But most companies have reported low and stagnant participation rates in workplace wellness programs. With so much riding on prevention to help cure America's healthcare system, how can wellness programs fulfill the promise of lowering healthcare costs?

Here are eight tips to ensure a successful wellness program:

  1. Assess—Conduct research to understand your participants: What motivates them, both from a rewards and recognition perspective? How do they want to be communicated with? What are the current realities of your health and productivity program?
  2. Design—Develop a program that is both fair and fun, taking into consideration your unique member population as well as which goals are realistically achievable and measurable along the way.

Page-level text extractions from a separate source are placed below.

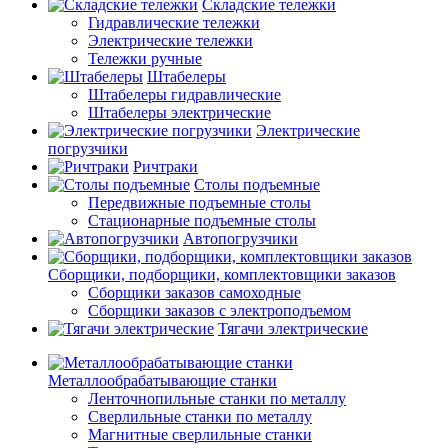
Складские тележки
Гидравлические тележки
Электрические тележки
Тележки ручные
Штабелеры
Штабелеры гидравлические
Штабелеры электрические
Электрические
погрузчики
Ричтраки
Столы подъемные
Передвижные подъемные столы
Стационарные подъемные столы
Автопогрузчики
Сборщики, подборщики, комплектовщики заказов
Сборщики заказов самоходные
Сборщики заказов с электроподъемом
Тягачи электрические
Металлообрабатывающие станки
Ленточнопильные станки по металлу
Сверлильные станки по металлу
Магнитные сверлильные станки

  3. Manage—Ensure one person or partner is managing all aspects of the program. Make sure the wellness movement starts at the top. Executive management needs to embrace wellness as a business imperative, not a "nice to have," and they need to live up to that mission.
  4. Reward—Develop a continuous rewards and incentives program with personally meaningful, memorable, and motivating rewards. Many organizations are using incentives as a one-time "carrot," or a simple "do this, get that" approach. However, because the required behavior changes are new, challenging, and difficult to sustain, programs must include incentives and rewards throughout the year in order to drive long-term program engagement in healthy behaviors.

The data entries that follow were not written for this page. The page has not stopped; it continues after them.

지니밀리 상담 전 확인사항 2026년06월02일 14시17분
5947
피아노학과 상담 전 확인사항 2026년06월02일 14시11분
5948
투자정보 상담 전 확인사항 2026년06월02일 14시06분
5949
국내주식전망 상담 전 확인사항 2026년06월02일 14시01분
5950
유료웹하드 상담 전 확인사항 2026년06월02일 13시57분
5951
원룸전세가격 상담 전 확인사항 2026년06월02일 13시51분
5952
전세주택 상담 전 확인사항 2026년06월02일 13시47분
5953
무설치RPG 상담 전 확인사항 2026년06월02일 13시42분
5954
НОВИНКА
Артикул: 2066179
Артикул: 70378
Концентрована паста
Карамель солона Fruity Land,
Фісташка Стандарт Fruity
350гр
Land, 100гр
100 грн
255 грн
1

  5. Communicate—Share ongoing reminders, feedback, and recognition using multiple media and taking into account member preferences. This is the single biggest reason wellness programs fail. There is not enough budget or emphasis given to the importance of communication either in content or frequency. Effective communication continues to reinforce attention on the wellness movement and it answers five key questions for employees:
    • What do you want them to do?
    • Why do you want them to do it?
    • How do you want them to do it?
    • What's in it for them?
    • How are they doing?
  6. Segment—Know the demographics of your workforce. Demographics are a key data point that allow you to disseminate the appropriate communications and rewards. In addition, we suggest going a step further to take the pulse of your population and its readiness for change. Understand what they expect and prefer, as well as the types of tools, communications, and rewards that may actually engage them to adopt healthier behaviors.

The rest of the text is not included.